*EXERCISE AIM*
Start at the line with "techniques for pregnancy" in the records below, stop at the line with "ultrasound, and more", and return every line in that span exactly, the two end lines included.

Segment Start: SUPPLIED RECORDS

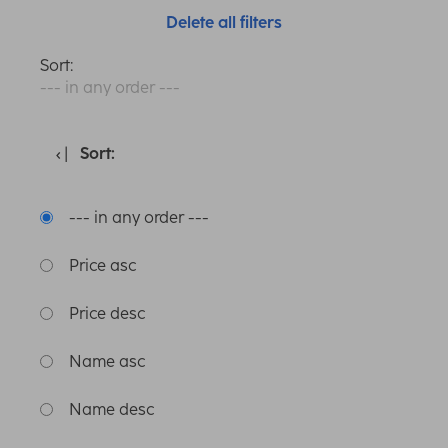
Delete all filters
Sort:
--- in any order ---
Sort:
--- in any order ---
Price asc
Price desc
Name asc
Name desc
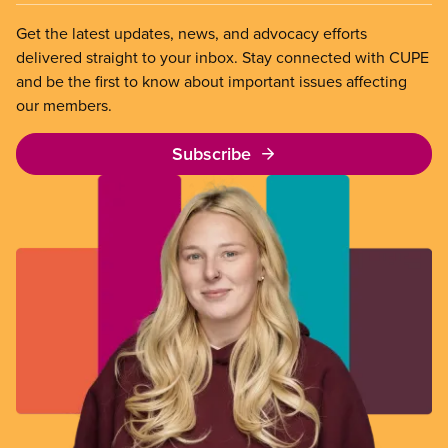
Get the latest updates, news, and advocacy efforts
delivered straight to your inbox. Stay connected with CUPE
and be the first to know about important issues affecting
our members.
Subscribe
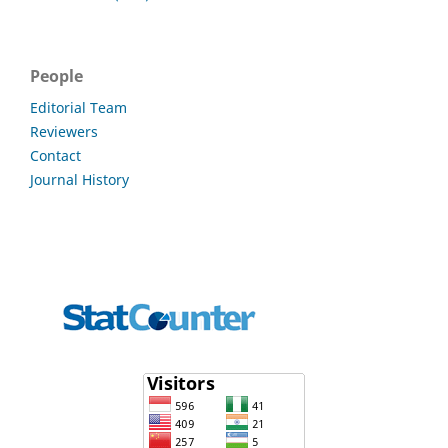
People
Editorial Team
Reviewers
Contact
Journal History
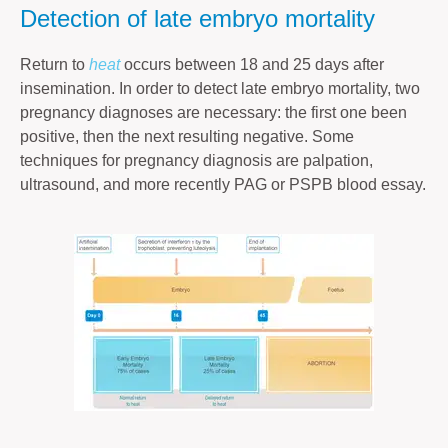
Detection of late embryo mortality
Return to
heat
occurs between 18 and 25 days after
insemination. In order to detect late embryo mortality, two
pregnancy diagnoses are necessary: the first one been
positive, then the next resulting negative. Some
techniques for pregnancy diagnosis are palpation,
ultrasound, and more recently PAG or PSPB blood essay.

Segment End: SUPPLIED RECORDS
Segment Start: SUPPLIED RECORDS

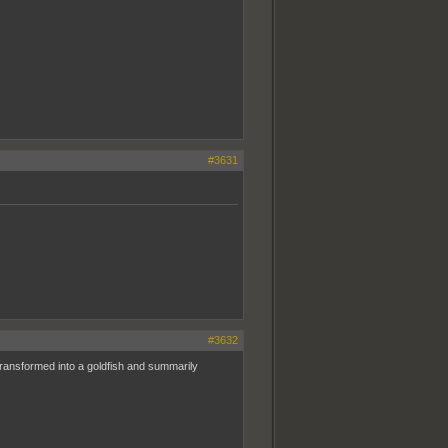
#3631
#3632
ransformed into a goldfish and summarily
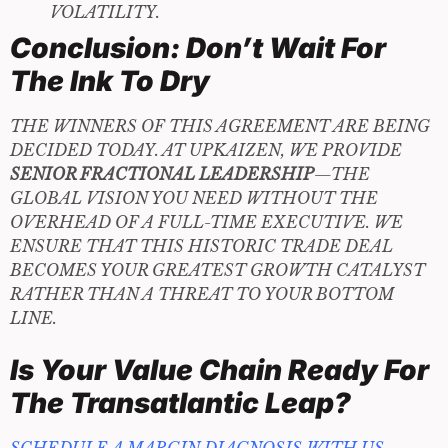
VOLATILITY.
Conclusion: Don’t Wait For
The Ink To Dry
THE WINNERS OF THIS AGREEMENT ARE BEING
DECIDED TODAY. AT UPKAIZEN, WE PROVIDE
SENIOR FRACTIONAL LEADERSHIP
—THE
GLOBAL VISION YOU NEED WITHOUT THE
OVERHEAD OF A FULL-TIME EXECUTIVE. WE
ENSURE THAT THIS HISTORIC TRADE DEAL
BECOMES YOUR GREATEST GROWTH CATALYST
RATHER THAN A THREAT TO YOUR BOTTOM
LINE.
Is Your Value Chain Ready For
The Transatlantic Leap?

Segment End: SUPPLIED RECORDS

*OUTPUT FOR THIS EXERCISE*
techniques for pregnancy diagnosis are palpation,
ultrasound, and more recently PAG or PSPB blood essay.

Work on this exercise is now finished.